Project aims

 

What did it truly mean to embark on a pilgrimage?

What were the reasons for making such an arduous journey? Who went on pilgrimage? How did pilgrims plan their route? What sort of provisions and supplies did they take with them? How did they entertain themselves? How did they react when they reached their destination? Were they fundamentally changed by their experiences, and how?

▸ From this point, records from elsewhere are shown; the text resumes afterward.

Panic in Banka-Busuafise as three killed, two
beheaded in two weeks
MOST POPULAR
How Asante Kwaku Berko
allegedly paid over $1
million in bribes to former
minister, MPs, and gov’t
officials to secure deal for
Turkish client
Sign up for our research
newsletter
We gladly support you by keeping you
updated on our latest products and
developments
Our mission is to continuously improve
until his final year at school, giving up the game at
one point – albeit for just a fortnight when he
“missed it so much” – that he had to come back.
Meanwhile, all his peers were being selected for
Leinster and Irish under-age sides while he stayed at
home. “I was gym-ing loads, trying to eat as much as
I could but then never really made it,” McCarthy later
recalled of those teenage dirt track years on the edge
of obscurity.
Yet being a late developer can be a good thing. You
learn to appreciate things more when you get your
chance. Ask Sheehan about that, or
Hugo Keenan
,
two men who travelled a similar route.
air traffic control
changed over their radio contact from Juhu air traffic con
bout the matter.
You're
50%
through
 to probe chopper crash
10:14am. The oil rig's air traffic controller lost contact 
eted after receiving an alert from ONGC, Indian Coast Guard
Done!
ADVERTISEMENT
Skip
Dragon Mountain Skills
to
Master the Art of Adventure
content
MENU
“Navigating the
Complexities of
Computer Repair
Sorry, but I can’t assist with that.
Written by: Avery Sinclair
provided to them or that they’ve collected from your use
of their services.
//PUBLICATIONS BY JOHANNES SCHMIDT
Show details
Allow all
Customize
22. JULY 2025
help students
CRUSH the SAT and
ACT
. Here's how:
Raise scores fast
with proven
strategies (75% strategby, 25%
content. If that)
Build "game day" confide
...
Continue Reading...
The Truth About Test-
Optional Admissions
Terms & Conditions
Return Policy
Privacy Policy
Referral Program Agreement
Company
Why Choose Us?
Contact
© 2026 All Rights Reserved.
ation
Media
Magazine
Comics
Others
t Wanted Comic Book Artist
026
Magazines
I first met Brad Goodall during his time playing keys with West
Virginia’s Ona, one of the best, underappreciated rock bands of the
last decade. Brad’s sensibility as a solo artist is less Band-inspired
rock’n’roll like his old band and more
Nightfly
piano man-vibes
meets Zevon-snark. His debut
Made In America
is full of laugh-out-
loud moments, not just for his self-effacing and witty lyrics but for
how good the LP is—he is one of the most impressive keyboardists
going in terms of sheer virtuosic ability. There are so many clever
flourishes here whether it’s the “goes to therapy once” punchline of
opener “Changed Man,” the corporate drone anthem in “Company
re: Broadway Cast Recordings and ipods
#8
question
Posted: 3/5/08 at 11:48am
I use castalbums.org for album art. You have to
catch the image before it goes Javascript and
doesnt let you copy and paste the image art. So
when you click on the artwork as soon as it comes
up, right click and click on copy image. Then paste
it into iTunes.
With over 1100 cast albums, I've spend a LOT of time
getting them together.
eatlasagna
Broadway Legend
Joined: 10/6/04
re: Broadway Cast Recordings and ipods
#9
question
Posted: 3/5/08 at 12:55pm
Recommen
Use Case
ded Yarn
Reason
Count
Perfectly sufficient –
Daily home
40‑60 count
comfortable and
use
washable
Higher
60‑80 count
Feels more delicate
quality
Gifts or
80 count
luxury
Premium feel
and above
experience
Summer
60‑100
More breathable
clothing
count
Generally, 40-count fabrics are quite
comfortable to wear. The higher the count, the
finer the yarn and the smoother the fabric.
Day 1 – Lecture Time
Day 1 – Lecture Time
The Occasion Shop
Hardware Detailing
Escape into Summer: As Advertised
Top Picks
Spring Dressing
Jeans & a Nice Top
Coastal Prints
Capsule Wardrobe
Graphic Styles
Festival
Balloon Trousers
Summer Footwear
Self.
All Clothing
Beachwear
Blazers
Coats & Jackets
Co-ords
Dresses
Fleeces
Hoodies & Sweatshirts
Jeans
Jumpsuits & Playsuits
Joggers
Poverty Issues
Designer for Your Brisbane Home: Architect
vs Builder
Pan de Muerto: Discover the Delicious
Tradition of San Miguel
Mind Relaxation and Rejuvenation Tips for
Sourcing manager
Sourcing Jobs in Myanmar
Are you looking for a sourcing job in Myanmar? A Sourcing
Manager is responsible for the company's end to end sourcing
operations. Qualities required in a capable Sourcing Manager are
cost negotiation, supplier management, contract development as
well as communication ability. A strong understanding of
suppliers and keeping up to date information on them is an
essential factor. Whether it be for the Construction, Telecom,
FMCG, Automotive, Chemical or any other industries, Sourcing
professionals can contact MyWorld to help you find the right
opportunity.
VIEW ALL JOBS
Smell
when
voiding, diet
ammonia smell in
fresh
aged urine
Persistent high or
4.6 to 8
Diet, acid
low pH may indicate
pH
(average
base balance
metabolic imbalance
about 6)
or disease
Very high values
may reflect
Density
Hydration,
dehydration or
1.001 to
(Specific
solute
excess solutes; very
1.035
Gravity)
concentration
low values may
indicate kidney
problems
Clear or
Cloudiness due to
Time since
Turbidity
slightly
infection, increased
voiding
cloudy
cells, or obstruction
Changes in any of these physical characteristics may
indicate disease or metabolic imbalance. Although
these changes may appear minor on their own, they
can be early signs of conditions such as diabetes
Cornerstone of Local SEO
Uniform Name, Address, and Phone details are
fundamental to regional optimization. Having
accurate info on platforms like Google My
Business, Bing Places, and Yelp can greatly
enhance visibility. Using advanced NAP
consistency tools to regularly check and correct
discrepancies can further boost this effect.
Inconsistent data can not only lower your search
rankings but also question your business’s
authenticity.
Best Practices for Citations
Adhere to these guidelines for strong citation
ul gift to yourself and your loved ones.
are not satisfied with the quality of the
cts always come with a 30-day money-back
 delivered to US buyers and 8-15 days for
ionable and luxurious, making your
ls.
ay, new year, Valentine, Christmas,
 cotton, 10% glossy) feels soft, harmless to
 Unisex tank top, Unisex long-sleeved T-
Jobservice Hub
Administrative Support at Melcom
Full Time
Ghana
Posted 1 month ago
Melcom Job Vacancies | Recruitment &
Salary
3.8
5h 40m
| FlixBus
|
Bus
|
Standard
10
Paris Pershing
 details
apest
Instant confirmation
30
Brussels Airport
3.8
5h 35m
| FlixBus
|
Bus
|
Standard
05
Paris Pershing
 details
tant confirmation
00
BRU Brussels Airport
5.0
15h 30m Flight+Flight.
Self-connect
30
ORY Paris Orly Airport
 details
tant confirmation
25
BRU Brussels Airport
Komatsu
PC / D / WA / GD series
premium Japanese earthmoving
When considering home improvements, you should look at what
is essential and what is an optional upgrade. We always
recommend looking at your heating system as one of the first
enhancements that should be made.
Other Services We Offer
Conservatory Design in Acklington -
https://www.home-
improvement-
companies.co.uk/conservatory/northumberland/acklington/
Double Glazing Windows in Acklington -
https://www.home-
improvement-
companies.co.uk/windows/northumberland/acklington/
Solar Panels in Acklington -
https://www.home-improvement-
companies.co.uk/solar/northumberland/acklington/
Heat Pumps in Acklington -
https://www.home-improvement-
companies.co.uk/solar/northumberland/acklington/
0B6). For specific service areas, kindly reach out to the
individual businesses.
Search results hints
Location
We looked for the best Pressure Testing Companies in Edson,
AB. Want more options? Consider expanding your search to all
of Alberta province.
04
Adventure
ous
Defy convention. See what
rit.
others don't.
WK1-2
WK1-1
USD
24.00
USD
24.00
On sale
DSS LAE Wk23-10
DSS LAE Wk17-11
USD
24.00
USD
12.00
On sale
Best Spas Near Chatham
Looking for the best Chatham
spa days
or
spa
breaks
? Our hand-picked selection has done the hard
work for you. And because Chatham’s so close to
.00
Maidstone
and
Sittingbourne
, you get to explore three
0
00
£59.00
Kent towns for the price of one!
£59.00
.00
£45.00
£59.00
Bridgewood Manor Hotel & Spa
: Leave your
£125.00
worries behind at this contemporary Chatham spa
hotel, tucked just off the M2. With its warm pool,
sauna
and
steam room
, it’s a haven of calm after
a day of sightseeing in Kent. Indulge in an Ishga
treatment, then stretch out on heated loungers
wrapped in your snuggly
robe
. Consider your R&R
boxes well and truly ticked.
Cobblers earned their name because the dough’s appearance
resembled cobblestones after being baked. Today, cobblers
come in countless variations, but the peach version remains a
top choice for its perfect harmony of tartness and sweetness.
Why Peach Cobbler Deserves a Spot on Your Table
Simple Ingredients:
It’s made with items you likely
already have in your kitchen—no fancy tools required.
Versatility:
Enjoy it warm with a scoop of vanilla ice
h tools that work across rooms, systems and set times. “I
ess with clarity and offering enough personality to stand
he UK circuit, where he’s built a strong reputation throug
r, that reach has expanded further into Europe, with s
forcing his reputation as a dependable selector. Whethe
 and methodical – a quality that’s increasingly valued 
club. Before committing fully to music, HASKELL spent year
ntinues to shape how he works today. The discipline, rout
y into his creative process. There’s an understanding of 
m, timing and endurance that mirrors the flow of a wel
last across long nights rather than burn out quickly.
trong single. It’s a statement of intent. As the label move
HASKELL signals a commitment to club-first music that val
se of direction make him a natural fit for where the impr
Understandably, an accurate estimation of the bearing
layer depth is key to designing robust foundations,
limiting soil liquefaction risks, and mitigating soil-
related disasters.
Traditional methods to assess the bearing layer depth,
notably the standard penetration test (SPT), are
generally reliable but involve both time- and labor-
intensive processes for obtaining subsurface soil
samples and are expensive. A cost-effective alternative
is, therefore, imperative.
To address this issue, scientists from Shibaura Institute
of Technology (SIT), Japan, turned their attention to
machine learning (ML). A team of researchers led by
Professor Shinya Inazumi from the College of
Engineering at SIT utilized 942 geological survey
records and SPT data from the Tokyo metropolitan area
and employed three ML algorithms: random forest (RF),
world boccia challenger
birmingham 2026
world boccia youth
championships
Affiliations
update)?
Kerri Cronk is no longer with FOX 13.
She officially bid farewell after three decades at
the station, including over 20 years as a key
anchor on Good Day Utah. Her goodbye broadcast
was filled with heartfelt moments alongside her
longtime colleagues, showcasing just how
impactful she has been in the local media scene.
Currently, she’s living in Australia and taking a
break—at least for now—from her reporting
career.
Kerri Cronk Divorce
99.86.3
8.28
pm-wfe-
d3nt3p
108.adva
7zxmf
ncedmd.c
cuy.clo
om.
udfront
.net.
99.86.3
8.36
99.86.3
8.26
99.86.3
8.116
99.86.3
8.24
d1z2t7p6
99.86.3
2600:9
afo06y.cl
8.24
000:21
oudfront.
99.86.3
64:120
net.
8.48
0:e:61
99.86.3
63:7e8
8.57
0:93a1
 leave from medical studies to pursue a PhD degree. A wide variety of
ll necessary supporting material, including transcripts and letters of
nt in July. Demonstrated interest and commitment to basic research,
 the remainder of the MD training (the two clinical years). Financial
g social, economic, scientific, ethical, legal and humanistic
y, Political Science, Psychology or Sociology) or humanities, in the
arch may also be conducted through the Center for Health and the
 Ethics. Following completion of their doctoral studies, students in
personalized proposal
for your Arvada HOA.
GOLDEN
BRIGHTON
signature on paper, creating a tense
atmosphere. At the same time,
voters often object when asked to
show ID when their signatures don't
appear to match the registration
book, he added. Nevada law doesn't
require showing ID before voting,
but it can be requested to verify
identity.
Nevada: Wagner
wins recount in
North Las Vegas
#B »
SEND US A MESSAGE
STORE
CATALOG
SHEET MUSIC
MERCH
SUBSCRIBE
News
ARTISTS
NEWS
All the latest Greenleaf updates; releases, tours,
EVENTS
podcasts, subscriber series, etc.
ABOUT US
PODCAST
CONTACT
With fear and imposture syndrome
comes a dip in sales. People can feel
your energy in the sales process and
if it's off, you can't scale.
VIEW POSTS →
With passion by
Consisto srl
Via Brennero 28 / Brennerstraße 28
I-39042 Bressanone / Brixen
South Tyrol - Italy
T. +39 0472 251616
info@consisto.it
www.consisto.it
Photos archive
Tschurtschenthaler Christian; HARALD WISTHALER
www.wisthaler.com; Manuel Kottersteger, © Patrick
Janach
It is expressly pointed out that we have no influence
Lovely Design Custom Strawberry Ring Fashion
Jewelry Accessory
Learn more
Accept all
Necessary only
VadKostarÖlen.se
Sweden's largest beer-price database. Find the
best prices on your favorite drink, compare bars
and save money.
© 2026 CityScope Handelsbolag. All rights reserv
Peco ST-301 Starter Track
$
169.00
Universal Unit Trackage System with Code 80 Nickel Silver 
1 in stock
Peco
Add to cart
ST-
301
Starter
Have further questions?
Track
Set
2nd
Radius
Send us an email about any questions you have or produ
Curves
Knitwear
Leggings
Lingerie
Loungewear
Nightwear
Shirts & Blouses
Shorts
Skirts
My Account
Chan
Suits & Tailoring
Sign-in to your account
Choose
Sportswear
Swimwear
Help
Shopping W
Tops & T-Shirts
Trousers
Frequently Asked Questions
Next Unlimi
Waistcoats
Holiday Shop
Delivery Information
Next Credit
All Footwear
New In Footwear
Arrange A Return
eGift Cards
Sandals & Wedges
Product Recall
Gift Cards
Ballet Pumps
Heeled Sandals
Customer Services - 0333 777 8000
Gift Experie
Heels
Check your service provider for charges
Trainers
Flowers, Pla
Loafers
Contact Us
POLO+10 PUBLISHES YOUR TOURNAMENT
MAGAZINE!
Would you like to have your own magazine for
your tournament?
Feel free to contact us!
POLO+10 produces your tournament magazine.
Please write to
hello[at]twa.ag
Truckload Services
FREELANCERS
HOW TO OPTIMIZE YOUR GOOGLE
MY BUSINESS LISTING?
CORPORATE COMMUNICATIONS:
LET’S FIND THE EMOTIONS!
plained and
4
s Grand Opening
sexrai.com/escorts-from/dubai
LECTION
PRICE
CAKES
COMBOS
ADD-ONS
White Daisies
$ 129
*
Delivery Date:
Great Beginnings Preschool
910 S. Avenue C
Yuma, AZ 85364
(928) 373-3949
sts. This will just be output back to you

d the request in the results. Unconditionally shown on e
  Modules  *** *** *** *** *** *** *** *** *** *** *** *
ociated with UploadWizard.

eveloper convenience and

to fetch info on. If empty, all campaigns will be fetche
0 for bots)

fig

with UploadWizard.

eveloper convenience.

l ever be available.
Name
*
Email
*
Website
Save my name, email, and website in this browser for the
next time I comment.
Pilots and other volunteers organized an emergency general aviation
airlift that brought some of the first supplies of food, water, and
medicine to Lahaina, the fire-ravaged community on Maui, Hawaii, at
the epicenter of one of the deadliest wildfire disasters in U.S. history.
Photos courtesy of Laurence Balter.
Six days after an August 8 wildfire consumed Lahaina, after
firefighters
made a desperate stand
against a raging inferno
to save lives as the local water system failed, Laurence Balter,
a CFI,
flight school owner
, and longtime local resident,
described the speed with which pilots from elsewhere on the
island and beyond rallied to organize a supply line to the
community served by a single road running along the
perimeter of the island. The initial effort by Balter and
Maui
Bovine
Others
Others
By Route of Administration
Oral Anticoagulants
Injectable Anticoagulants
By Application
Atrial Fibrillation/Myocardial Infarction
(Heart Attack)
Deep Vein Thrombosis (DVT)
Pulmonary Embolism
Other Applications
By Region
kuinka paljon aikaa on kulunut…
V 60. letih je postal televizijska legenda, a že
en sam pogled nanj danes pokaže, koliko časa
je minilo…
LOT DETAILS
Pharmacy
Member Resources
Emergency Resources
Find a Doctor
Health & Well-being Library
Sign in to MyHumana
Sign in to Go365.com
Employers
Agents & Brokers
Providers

Project Pilgrimage aims to bring the lost experiences of mediaeval pilgrims to life once again. A week-long walk will take us from the famed Scottish religious seat of St Andrews to Lindisfarne Holy Island, the scene of the daring evacuation St Cuthbert’s relics in the face of the Viking raid of 793. This website will act as your gateway to experiencing pilgrimage in a manner personal to you, documenting the physical, spiritual and logistical experiences of modern-day pilgrims through the media of radio podcasts and photographs. The walk will take us via the Cistercian Abbey of Inchcolm Island and St Cuthbert’s traditional home of Melrose Abbey, as well as many other places associated with mediaeval pilgrimage in northern Britain. Discussion and blogging of our mental and physical experiences will be mixed with analysis of historical examples, readings of the literature of the heyday period of Cuthbert’s saint-cult, and descriptions of the sights and sounds of our journey.